| Data provided |
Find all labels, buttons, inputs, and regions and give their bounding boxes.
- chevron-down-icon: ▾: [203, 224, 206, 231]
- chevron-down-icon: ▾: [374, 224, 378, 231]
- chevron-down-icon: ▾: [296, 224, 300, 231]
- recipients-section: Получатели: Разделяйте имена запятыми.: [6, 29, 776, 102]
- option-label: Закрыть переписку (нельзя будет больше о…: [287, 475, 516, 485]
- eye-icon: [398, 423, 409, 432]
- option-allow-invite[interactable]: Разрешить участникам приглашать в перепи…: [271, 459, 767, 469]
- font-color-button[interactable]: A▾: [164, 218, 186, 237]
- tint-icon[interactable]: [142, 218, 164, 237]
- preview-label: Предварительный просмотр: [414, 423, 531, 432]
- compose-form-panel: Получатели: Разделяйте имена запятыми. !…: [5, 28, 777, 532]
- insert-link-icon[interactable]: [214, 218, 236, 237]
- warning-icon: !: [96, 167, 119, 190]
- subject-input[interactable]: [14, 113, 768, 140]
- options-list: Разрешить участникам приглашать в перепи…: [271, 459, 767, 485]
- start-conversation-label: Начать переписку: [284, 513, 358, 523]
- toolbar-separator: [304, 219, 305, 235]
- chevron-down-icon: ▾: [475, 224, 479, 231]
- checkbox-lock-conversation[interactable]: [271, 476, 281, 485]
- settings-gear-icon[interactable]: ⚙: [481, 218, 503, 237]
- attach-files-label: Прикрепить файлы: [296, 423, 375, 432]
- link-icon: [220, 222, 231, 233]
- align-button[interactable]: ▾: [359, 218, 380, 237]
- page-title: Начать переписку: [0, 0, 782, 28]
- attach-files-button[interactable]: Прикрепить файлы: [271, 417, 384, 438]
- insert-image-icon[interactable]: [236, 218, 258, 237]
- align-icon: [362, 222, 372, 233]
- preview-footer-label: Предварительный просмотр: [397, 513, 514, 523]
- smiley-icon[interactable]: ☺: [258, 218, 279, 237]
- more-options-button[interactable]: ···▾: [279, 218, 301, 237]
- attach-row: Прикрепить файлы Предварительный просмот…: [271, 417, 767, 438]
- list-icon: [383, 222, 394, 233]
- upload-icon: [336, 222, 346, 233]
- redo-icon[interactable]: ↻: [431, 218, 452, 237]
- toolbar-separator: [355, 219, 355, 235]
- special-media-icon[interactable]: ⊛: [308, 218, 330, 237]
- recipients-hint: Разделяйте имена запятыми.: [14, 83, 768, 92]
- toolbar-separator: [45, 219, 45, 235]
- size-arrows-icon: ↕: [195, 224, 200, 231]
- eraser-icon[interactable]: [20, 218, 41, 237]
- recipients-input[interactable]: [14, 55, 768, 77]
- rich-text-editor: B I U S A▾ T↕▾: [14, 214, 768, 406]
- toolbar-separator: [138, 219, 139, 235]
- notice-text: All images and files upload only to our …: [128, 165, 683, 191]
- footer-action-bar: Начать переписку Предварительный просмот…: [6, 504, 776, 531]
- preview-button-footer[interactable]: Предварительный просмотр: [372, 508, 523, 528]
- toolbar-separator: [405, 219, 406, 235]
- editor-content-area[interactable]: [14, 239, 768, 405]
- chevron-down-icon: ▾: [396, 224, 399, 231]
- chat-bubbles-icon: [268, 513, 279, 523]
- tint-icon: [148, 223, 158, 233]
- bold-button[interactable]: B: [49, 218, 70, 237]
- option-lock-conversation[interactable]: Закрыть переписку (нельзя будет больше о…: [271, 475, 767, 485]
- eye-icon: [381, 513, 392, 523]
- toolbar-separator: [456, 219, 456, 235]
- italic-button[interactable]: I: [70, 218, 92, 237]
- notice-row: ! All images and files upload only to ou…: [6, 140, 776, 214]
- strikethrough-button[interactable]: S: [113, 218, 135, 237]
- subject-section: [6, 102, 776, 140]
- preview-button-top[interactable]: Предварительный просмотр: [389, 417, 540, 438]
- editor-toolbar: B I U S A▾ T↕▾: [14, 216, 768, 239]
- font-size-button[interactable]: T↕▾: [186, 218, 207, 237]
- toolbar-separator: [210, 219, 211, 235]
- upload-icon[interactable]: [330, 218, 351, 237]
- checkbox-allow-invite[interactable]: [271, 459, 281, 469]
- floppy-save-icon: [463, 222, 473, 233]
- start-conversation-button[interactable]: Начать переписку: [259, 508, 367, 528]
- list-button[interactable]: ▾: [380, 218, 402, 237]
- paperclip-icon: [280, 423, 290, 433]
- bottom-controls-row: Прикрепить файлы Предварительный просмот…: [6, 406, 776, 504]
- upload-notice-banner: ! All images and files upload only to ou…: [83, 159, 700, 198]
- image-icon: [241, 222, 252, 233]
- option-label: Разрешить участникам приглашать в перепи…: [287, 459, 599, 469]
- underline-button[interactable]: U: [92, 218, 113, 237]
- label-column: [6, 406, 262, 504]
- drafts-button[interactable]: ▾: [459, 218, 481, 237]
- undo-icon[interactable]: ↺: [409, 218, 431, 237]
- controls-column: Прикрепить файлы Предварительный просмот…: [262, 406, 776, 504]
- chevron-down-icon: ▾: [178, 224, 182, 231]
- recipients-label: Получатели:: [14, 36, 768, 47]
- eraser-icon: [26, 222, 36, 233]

| About this exercise |
All lines holding the word "attach" must be copied from the data.

| Output below |
- attach-files-label: Прикрепить файлы: [296, 423, 375, 432]
- attach-files-button[interactable]: Прикрепить файлы: [271, 417, 384, 438]
- attach-row: Прикрепить файлы Предварительный просмот…: [271, 417, 767, 438]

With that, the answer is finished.